Friday, June 15, 2012

What has become of the markets?

Once upon a time, supply and demand ruled the markets. Supply of shares for sale vs. demand for the prospects for the company's success in the future. We had a a capital asset pricing model and we discounted future earnings and dividends back to the present. Of course, all of that came with a lot of assumptions so a technician like me was not a big fan.

But even I long for those good old days. At least there we had a market that operated under its own power or lack thereof.

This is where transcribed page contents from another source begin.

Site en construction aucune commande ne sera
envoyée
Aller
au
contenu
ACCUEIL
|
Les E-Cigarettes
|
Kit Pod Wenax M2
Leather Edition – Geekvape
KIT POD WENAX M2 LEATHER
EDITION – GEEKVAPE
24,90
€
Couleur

Let's list some of the fundamentals that came out recently:

worse first time jobless claims
worse consumer sentiment
worse industrial output
worse NY region factory output
worse retail sales
worse foreclosure starts
worse growth in China
worse current account deficit

As a technical analyst, seeing the stock market rebound as all of this comes out should make me bullish beyond belief. It would mean all the crap is already baked into the cake (yummy!). It would mean a ginormous wall of worry to climb. Any positive spark would light a fire so big Smokey the Bear would relent and get a bag of Jet Puffed and a weenie on a stick.  Admire thine enemy.

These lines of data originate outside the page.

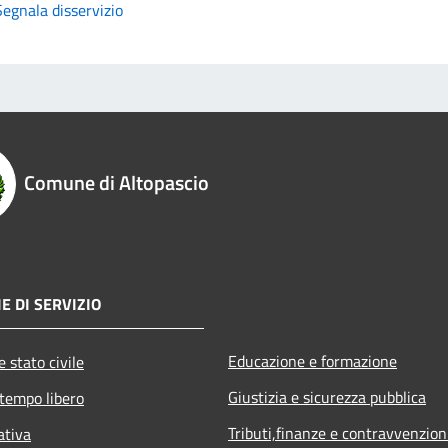
Segnala disservizio
Comune di Altopascio
E DI SERVIZIO
Educazione e formazione
 stato civile
Giustizia e sicurezza pubblica
 tempo libero
Tributi,finanze e contravvenzion
ativa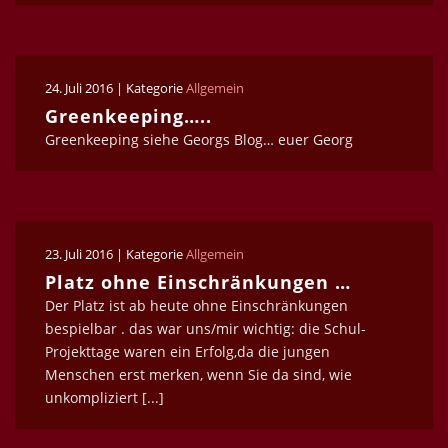
24. Juli 2016 | Kategorie
Allgemein
Greenkeeping…..
Greenkeeping siehe Georgs Blog… euer Georg
23. Juli 2016 | Kategorie
Allgemein
Platz ohne Einschränkungen …
Der Platz ist ab heute ohne Einschränkungen
bespielbar . das war uns/mir wichtig: die Schul-
Projekttage waren ein Erfolg,da die jungen
Menschen erst merken, wenn Sie da sind, wie
unkompliziert [...]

But the reason stocks are going up is the specter of rescue. Michael Gayed wrote today that "SuperBen and the League of Extraordinary Bankers are getting their suits on." Free money! Bailout! Save me, sugar daddy!

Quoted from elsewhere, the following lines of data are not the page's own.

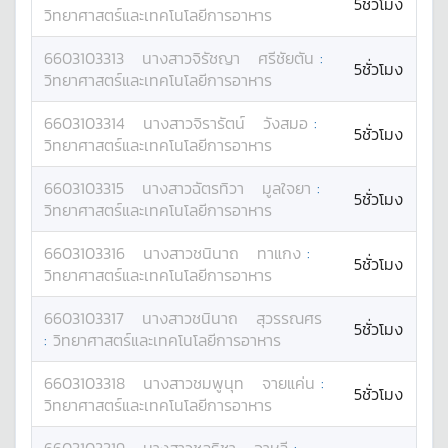
5ชั่วโมง
วิทยาศาสตร์และเทคโนโลยีการอาหาร
6603103313
นางสาว
จิรัชญา
ศรีชัยตัน
:
5ชั่วโมง
วิทยาศาสตร์และเทคโนโลยีการอาหาร
6603103314
นางสาว
จิรารัตน์
วังสมอ
:
5ชั่วโมง
วิทยาศาสตร์และเทคโนโลยีการอาหาร
6603103315
นางสาว
ฉัตรทิวา
มูลใจยา
:
5ชั่วโมง
วิทยาศาสตร์และเทคโนโลยีการอาหาร
6603103316
นางสาว
ชนินาถ
ทาแกง
:
5ชั่วโมง
วิทยาศาสตร์และเทคโนโลยีการอาหาร
6603103317
นางสาว
ชนินาถ
สุวรรณศร
5ชั่วโมง
:
วิทยาศาสตร์และเทคโนโลยีการอาหาร
6603103318
นางสาว
ชมพูนุท
จายแค่น
:
5ชั่วโมง
วิทยาศาสตร์และเทคโนโลยีการอาหาร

We have a stand off. Bad reality vs. awesome hope.

But we've already had a taste of what can happen if the market brat does not get what it wants. It throws a hissy.  You tell me how they are going to teach this at conservative investor school. Why Mr. Investor, when you are planning for conservative growth in your retirement account you must keep track of what some idiot is Greece said and of course be ready to reverse course when some idiot in Iran says something. Forget which company has a better business model.

The idea of buying that juice bar in Key West gets more attractive every day.